**Instructions for the task**
Your task is to quote the records from their first line through the line containing "Galleria Fotografica (1207, 1513)", with nothing added or left out.

Dataset records Start Marker

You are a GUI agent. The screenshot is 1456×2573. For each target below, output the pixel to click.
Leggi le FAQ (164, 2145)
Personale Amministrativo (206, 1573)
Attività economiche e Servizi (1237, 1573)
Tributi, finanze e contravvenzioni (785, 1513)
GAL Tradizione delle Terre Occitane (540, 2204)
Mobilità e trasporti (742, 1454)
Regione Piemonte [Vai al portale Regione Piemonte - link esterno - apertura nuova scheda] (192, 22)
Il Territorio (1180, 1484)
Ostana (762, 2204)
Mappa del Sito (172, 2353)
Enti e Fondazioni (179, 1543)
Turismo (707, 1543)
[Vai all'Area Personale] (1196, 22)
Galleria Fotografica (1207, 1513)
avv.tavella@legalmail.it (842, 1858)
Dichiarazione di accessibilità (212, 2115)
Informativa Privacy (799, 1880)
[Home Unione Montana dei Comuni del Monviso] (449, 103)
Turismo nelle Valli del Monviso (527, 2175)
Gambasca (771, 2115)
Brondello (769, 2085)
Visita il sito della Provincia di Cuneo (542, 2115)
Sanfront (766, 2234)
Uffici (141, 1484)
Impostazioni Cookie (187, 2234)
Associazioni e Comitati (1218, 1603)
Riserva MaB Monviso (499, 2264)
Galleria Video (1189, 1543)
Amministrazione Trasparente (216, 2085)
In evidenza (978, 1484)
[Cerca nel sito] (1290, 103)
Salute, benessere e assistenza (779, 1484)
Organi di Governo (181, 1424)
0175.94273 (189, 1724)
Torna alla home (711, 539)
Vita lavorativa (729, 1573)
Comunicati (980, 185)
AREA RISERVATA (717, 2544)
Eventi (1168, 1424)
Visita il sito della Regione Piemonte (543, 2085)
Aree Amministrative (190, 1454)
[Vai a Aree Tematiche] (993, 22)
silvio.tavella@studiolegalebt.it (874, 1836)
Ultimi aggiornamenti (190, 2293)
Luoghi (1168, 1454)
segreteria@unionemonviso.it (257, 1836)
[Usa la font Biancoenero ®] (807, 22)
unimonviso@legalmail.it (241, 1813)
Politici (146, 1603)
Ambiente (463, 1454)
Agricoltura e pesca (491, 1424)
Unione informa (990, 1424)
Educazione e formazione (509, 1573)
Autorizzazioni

Dataset records End Marker

**Result of this task**
You are a GUI agent. The screenshot is 1456×2573. For each target below, output the pixel to click.
Leggi le FAQ (164, 2145)
Personale Amministrativo (206, 1573)
Attività economiche e Servizi (1237, 1573)
Tributi, finanze e contravvenzioni (785, 1513)
GAL Tradizione delle Terre Occitane (540, 2204)
Mobilità e trasporti (742, 1454)
Regione Piemonte [Vai al portale Regione Piemonte - link esterno - apertura nuova scheda] (192, 22)
Il Territorio (1180, 1484)
Ostana (762, 2204)
Mappa del Sito (172, 2353)
Enti e Fondazioni (179, 1543)
Turismo (707, 1543)
[Vai all'Area Personale] (1196, 22)
Galleria Fotografica (1207, 1513)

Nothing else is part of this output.